My first book proposal was about appetite and nostalgia, but it was roundly rejected. The time wasn’t right and it’s good to experience rejection, so I don’t feel too bad. It’s better that my first book will be about concrete things, about facts and figures as they relate to the various ways people decide to eat and call it “ethical.” I also realized that there’s no way to write about food that isn’t about appetite and nostalgia, and so I got my wish anyway.
That proposal and the working introduction of my book start in a cliché manner, with my maternal grandmother, because it is with her that my relationship to food began. It was interesting to go back to what I wrote in 2017 and see how little my focal points have really changed. The most crucial aspect of my work on food is that I love to eat, that I was born into eating good, rich food—no pat of butter, no French fry, no cannoli left behind—and it seems insurmountable to overcome that inheritance. The second is that I try to care about what I eat and where it comes from, which some people would argue comes at the expense of indulgence. Implicitly or explicitly, I’m always working against that notion.
Last week, I talked to Dr. Badia Ahad, a professor of English at Loyola University Chicago, about the role of food in her book Afro-Nostalgia: Feeling Good in Contemporary Black Culture.
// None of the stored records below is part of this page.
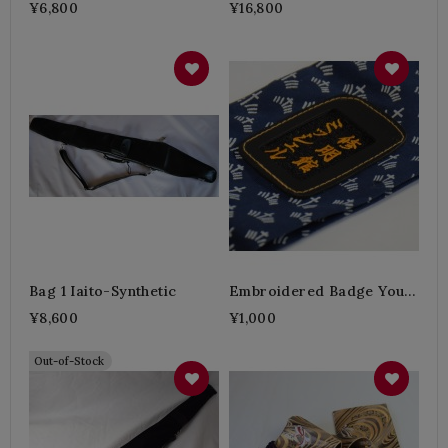
¥6,800
¥16,800
Bag 1 Iaito-Synthetic
Embroidered Badge Your
Name
¥8,600
¥1,000
Out-of-Stock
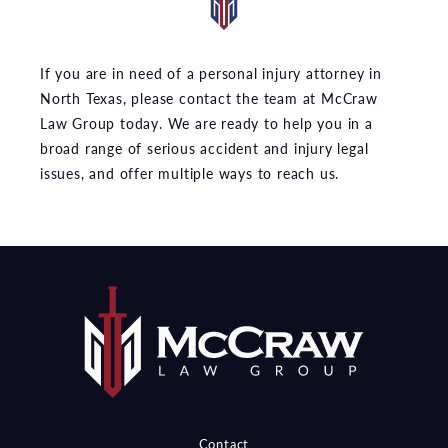
If you are in need of a personal injury attorney in
North Texas, please contact the team at McCraw
Law Group today. We are ready to help you in a
broad range of serious accident and injury legal
issues, and offer multiple ways to reach us.
Contact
She said that there was no way for her to write about food that didn’t involve going back to her own formative memories, and in the chapter we discussed, she makes a recipe from Bryant Terry’s Afro-Vegan in order to understand how his reading and musical suggestion function as part of the whole experience. She said:
And I think for me, at least when I was writing the book and just doing some reading around this, it was really hard to try to find a way in, actually, as someone who's coming to this work from a very different vantage point. And that's probably why this chapter on food was the most personal for me, because I actually used my own food memories as a way to participate in what I saw was a really kind of expansive conversation.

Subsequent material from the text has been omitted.